Does that make sense? There are a few more details, but that should give the basic idea.
That is true the first time around, but not during this later phase. During this phase B" was correctly predicted, so the B columns did not burst so C’ is not predicted. At this point there is no connection from B" to C, so when C is presented, the C columns will burst. In this situation the learning rule then picks a random set of cells to become winner cells.
I see, make sense. Haven’t thought before about burst-predicted vs correct-predicted pattern.
So we have three cases :
Burst pattern will predict most probable next pattern (most often occurring, because the permanence’s will favor it). This is how high order sequence get back on “track” OR not, if this happen to be “misfire”.
A correctly-predicted pattern will predict burst-pattern, when there is uncertainty. This is how HOS loses “track”.
correct-pattern predicts correct-pattern. On “track”.
Hello, I was following your conversation and there is something I didn’t understand.
When B produces a burst and C’ is predicted the first time, all the cells in the (bursting) responsive columns to B link to C’ (when C appears in the input). Then, when B’’ is predicted and then active (when B appears in the input after A), shouldn’t C’ be predicted and then eventually active when C appears again?
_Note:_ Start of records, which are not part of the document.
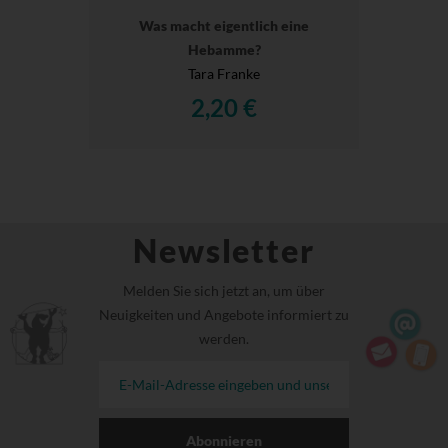
Was macht eigentlich eine
Hebamme?
Tara Franke
2,20 €
Newsletter
Melden Sie sich jetzt an, um über
Neuigkeiten und Angebote informiert zu
werden.
Abonnieren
After all, every cell from the bursting columns that responded to B the first time are already linked to C’ and B’’ is not an exception, is it?
I think I understood: Permanences between B’’ and C’ are not strong enough as to establish a connection yet. Ok?
Actually, when B bursts and C’ is predicted, only the existing connections from B to C’ are updated. The existing connections were from B’ to C’. (Additional synapses are added to that segment only if there is room.)
So when B" becomes active, it will not predict C’.